Stored data:

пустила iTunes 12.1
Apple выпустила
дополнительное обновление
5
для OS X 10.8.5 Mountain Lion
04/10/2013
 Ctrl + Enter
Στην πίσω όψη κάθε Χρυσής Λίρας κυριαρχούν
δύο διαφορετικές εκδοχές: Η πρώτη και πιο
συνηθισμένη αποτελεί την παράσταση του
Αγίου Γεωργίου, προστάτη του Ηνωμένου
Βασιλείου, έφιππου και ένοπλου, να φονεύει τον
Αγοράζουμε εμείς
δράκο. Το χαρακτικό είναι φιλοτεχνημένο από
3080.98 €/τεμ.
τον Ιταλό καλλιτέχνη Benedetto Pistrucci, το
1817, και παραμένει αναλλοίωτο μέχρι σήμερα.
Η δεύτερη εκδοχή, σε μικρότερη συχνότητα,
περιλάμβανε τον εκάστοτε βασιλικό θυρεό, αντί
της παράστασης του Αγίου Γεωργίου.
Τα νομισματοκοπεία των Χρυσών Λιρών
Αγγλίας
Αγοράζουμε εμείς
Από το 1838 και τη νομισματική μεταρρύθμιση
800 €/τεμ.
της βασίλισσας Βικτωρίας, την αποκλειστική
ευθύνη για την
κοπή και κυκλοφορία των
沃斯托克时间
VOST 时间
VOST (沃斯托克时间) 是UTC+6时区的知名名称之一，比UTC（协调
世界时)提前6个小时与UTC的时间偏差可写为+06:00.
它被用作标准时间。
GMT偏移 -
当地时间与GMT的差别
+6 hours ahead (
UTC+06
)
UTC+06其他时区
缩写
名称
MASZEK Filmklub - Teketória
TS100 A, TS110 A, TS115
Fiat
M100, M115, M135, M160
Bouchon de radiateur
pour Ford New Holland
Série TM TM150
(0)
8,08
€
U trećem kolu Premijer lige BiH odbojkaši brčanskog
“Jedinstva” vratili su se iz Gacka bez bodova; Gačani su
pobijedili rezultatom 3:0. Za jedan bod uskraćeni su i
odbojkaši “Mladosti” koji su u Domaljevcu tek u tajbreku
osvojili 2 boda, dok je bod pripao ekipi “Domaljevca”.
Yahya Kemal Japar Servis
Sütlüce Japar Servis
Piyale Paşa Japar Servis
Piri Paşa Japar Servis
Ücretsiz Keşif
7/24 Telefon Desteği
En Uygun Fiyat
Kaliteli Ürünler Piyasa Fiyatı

• _Your instructions_
When transcribing the data, keep every line exactly as it is.

• _Output below_
пустила iTunes 12.1
Apple выпустила
дополнительное обновление
5
для OS X 10.8.5 Mountain Lion
04/10/2013
 Ctrl + Enter
Στην πίσω όψη κάθε Χρυσής Λίρας κυριαρχούν
δύο διαφορετικές εκδοχές: Η πρώτη και πιο
συνηθισμένη αποτελεί την παράσταση του
Αγίου Γεωργίου, προστάτη του Ηνωμένου
Βασιλείου, έφιππου και ένοπλου, να φονεύει τον
Αγοράζουμε εμείς
δράκο. Το χαρακτικό είναι φιλοτεχνημένο από
3080.98 €/τεμ.
τον Ιταλό καλλιτέχνη Benedetto Pistrucci, το
1817, και παραμένει αναλλοίωτο μέχρι σήμερα.
Η δεύτερη εκδοχή, σε μικρότερη συχνότητα,
περιλάμβανε τον εκάστοτε βασιλικό θυρεό, αντί
της παράστασης του Αγίου Γεωργίου.
Τα νομισματοκοπεία των Χρυσών Λιρών
Αγγλίας
Αγοράζουμε εμείς
Από το 1838 και τη νομισματική μεταρρύθμιση
800 €/τεμ.
της βασίλισσας Βικτωρίας, την αποκλειστική
ευθύνη για την
κοπή και κυκλοφορία των
沃斯托克时间
VOST 时间
VOST (沃斯托克时间) 是UTC+6时区的知名名称之一，比UTC（协调
世界时)提前6个小时与UTC的时间偏差可写为+06:00.
它被用作标准时间。
GMT偏移 -
当地时间与GMT的差别
+6 hours ahead (
UTC+06
)
UTC+06其他时区
缩写
名称
MASZEK Filmklub - Teketória
TS100 A, TS110 A, TS115
Fiat
M100, M115, M135, M160
Bouchon de radiateur
pour Ford New Holland
Série TM TM150
(0)
8,08
€
U trećem kolu Premijer lige BiH odbojkaši brčanskog
“Jedinstva” vratili su se iz Gacka bez bodova; Gačani su
pobijedili rezultatom 3:0. Za jedan bod uskraćeni su i
odbojkaši “Mladosti” koji su u Domaljevcu tek u tajbreku
osvojili 2 boda, dok je bod pripao ekipi “Domaljevca”.
Yahya Kemal Japar Servis
Sütlüce Japar Servis
Piyale Paşa Japar Servis
Piri Paşa Japar Servis
Ücretsiz Keşif
7/24 Telefon Desteği
En Uygun Fiyat
Kaliteli Ürünler Piyasa Fiyatı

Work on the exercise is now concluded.